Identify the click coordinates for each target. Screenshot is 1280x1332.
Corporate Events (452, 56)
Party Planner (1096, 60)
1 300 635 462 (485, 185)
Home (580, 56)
◇ ◇ ◇ ◇ ◇
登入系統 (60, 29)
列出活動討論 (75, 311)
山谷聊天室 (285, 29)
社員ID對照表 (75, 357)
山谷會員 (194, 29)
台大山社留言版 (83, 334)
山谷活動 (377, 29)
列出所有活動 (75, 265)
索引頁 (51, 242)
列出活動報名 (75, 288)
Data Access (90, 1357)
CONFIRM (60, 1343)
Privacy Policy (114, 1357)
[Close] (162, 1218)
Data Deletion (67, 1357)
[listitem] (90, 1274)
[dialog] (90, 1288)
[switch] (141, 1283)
◇ ◇ ◇ ◇ ◇
Scan the entries above for the line containing "台大山社留言版 (83, 334)", and copy it and all lines after it exactly, down to and including the line containing "[switch] (141, 1283)".

台大山社留言版 (83, 334)
山谷活動 (377, 29)
列出所有活動 (75, 265)
索引頁 (51, 242)
列出活動報名 (75, 288)
Data Access (90, 1357)
CONFIRM (60, 1343)
Privacy Policy (114, 1357)
[Close] (162, 1218)
Data Deletion (67, 1357)
[listitem] (90, 1274)
[dialog] (90, 1288)
[switch] (141, 1283)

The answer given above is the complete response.